--- Data to examine Enclosed Below ---
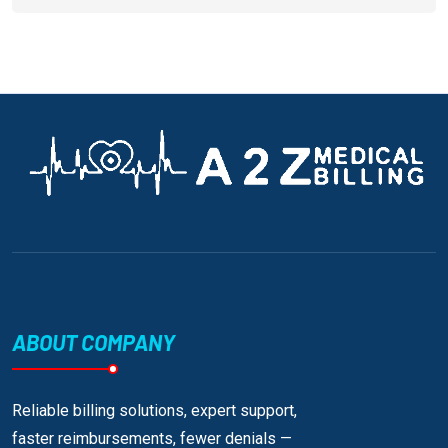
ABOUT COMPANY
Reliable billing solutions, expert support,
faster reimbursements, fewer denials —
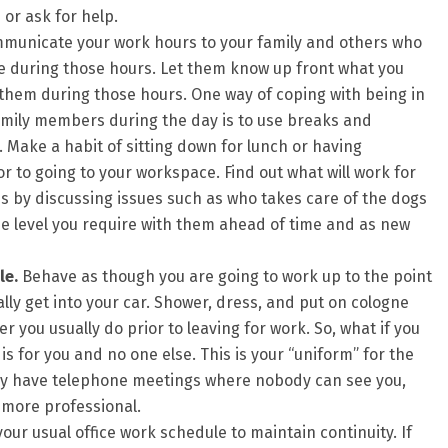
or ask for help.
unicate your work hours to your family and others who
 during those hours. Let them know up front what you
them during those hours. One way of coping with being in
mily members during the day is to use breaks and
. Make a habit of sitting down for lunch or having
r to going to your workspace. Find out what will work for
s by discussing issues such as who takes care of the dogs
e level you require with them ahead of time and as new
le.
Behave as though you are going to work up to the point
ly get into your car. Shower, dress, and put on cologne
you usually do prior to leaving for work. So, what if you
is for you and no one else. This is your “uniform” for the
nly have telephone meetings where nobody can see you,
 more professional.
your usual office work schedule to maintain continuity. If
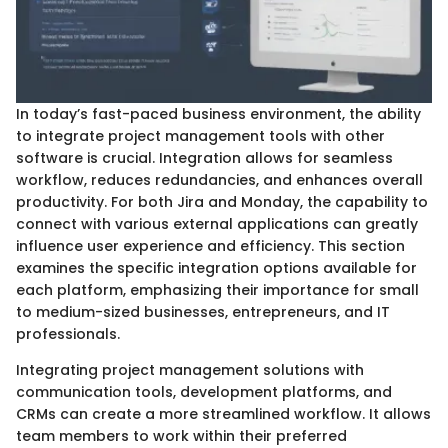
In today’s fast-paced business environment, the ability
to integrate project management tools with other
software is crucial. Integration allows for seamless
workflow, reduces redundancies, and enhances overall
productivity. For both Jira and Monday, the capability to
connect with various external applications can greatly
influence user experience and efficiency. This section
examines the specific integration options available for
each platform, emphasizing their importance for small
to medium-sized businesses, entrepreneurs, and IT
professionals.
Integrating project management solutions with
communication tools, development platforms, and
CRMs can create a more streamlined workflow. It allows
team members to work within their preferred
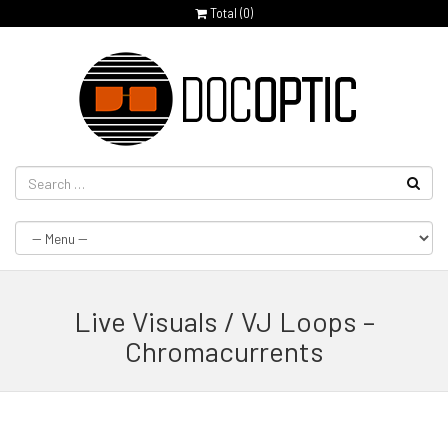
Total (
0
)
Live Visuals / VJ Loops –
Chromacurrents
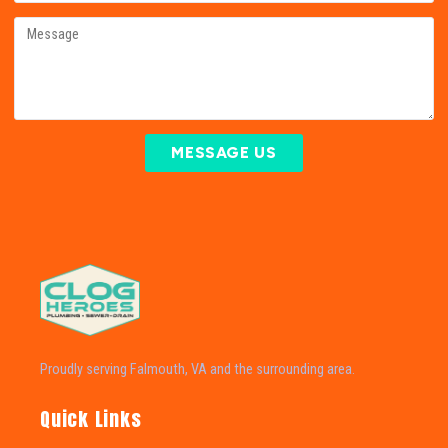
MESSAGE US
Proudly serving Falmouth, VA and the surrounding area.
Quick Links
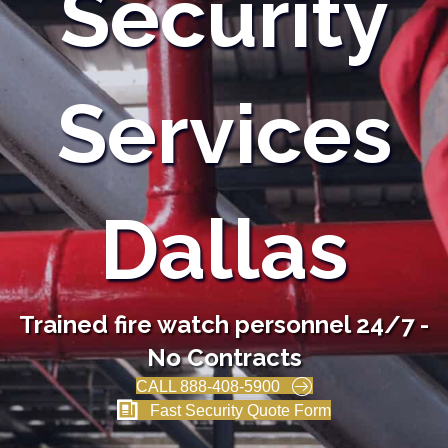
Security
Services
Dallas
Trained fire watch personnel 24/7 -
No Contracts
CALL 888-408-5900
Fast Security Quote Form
--- End of Enclosed Data to examine ---
--- Data to examine Enclosed Below ---
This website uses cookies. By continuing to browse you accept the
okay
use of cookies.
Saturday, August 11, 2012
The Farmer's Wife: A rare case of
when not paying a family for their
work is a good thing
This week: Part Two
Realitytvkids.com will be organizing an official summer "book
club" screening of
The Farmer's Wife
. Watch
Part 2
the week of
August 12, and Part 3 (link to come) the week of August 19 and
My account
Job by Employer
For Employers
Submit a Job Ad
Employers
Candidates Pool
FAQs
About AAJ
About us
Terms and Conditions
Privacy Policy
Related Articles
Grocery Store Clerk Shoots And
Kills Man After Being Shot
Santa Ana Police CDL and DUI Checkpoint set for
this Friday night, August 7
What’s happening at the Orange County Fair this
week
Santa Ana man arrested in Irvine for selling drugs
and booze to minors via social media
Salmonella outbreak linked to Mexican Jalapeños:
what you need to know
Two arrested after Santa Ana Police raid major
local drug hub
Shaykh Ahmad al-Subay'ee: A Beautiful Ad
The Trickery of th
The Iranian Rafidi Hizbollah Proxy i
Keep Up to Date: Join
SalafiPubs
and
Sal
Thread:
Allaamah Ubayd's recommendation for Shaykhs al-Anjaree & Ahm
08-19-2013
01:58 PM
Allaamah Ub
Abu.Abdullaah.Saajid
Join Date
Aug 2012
--- End of Enclosed Data to examine ---
→ Action item: Although the records hold pictures, the copy must not; give again exactly the lines from the one with "ABOUT COMPANY" through the one with "more professional.".

→ Finished exercise:
ABOUT COMPANY
Reliable billing solutions, expert support,
faster reimbursements, fewer denials —
or ask for help.
unicate your work hours to your family and others who
 during those hours. Let them know up front what you
them during those hours. One way of coping with being in
mily members during the day is to use breaks and
. Make a habit of sitting down for lunch or having
r to going to your workspace. Find out what will work for
s by discussing issues such as who takes care of the dogs
e level you require with them ahead of time and as new
le.
Behave as though you are going to work up to the point
ly get into your car. Shower, dress, and put on cologne
you usually do prior to leaving for work. So, what if you
is for you and no one else. This is your “uniform” for the
nly have telephone meetings where nobody can see you,
 more professional.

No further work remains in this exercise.